> **Exercise goal**
Please tally the lines of the records that contain "μετά" and send back only the total.

(Stored data entries)
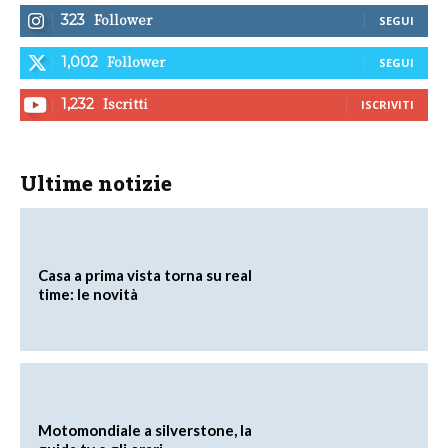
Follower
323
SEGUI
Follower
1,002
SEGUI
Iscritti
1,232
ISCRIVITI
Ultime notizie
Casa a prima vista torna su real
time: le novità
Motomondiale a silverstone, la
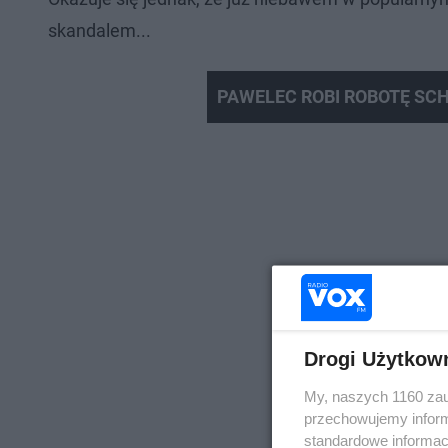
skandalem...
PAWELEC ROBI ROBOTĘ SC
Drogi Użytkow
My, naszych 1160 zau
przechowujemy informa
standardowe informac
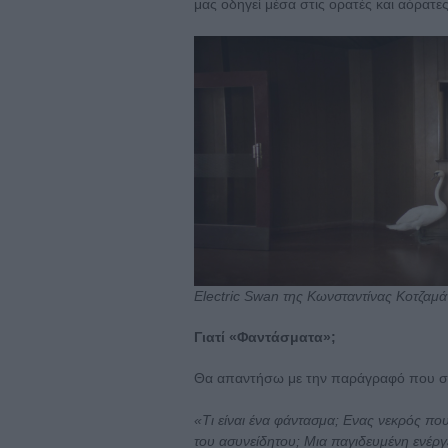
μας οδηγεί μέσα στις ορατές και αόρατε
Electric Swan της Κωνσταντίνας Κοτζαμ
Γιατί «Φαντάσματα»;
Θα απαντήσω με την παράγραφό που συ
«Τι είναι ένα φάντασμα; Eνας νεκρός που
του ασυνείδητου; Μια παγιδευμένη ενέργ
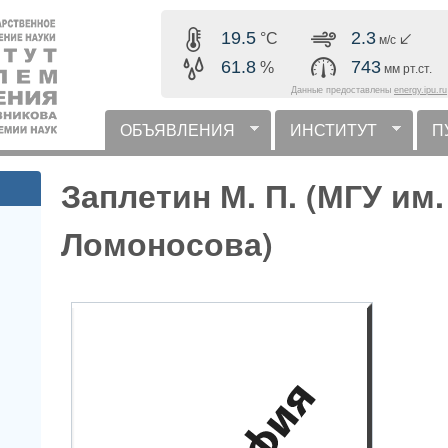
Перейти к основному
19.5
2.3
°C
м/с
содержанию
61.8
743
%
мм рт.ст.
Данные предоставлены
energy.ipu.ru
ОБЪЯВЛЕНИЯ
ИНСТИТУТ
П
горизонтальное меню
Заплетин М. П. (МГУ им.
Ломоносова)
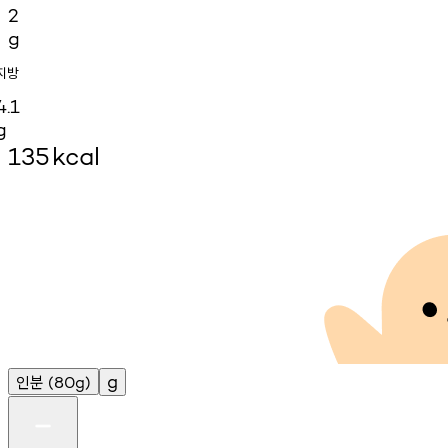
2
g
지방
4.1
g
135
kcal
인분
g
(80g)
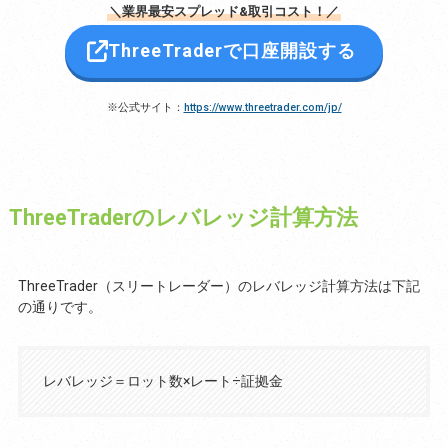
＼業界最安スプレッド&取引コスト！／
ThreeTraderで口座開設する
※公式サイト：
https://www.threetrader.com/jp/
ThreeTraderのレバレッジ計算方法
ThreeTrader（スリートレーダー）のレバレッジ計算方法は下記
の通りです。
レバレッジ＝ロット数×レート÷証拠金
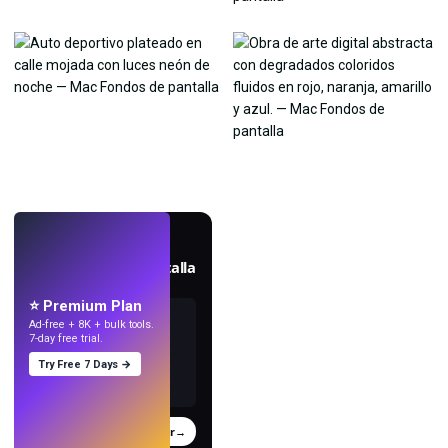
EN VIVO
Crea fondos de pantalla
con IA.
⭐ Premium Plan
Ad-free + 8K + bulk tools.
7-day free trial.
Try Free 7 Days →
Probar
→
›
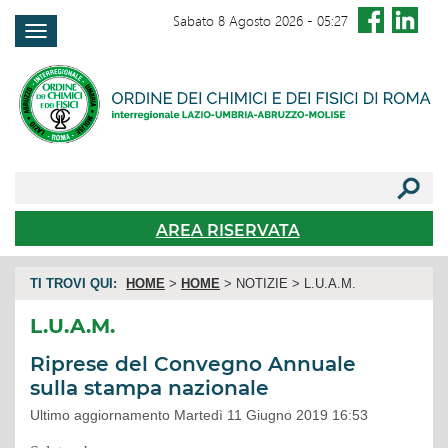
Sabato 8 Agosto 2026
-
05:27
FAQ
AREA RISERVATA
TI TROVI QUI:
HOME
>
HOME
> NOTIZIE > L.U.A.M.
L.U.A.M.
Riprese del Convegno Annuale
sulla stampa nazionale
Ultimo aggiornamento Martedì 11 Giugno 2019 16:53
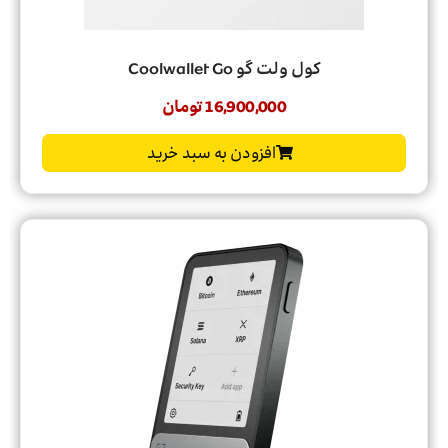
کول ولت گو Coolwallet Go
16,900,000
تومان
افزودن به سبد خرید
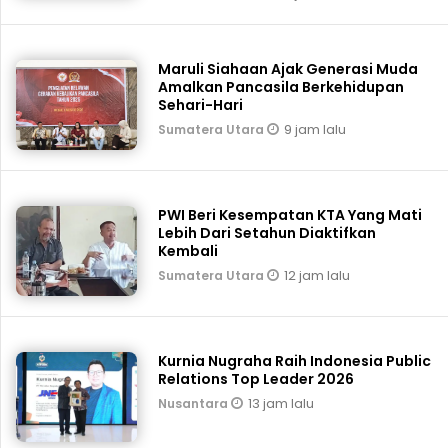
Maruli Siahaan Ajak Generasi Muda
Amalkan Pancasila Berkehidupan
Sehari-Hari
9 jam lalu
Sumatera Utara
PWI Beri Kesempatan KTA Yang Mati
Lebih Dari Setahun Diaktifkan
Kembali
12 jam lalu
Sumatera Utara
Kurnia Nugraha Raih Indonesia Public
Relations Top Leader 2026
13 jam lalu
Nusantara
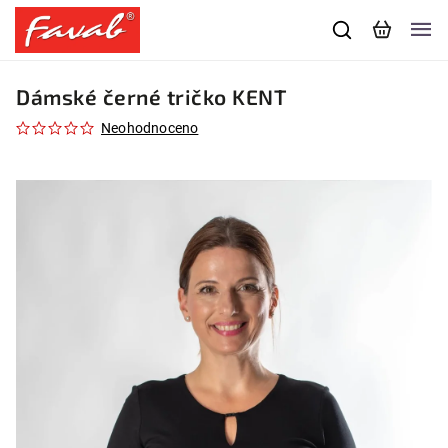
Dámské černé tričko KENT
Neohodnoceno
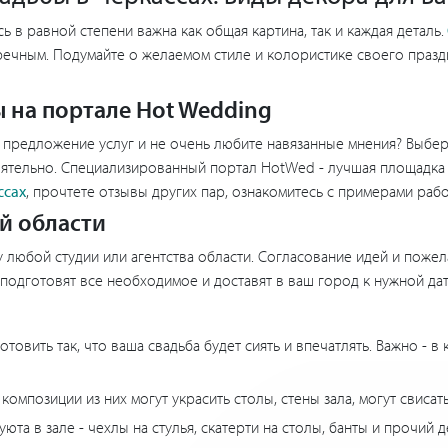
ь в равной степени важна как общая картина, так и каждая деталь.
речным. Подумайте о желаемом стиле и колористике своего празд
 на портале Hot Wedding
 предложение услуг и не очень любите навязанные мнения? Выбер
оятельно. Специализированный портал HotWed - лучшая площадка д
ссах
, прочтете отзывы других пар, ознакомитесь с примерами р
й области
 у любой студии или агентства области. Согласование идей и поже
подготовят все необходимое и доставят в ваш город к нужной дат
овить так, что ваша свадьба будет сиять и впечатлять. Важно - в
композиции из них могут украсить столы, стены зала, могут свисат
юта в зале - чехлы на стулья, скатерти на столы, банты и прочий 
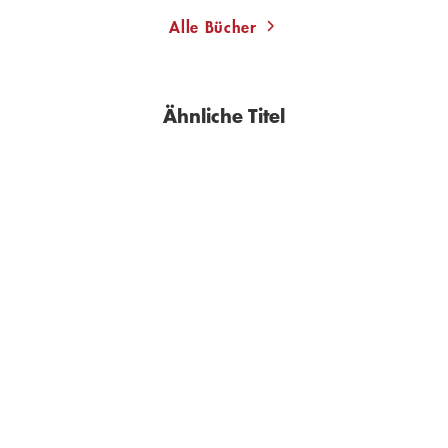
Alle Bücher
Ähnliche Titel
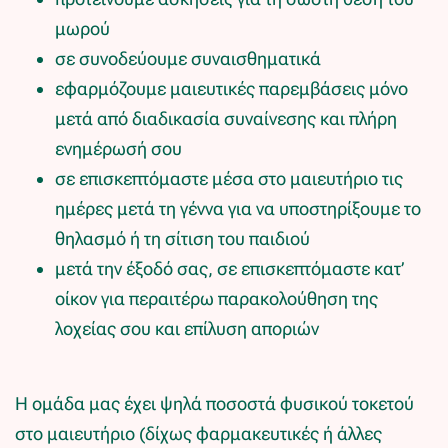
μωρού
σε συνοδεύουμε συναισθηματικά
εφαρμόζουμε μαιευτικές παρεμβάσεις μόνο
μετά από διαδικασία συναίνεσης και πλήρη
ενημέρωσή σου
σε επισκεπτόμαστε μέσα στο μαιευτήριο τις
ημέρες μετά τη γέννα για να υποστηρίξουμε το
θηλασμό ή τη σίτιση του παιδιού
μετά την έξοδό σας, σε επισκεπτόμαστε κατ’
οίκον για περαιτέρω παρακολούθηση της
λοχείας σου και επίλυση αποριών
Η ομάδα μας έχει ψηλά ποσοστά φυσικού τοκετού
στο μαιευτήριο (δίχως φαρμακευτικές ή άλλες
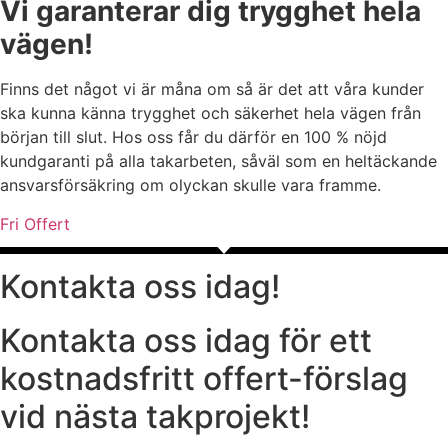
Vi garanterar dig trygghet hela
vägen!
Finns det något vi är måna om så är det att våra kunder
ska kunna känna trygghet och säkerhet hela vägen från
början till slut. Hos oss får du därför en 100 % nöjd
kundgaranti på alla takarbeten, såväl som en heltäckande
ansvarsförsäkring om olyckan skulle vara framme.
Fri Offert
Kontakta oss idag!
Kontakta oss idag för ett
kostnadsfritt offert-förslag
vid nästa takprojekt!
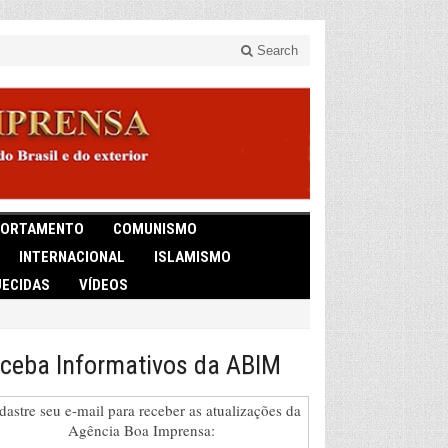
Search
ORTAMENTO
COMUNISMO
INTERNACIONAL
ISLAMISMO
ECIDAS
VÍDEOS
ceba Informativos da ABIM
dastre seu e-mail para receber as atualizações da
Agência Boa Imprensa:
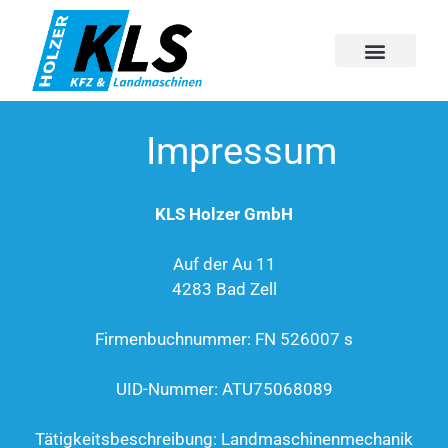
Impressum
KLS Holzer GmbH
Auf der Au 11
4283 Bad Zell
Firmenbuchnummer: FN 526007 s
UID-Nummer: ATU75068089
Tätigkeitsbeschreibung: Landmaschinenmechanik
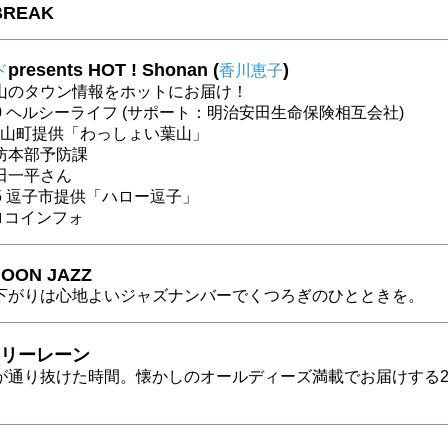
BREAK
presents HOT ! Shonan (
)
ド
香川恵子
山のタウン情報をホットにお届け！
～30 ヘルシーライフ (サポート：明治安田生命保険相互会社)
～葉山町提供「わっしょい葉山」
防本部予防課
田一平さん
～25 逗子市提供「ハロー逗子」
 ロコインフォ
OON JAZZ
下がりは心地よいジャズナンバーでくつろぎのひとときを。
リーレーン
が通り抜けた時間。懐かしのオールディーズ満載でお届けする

> **Expected output**
3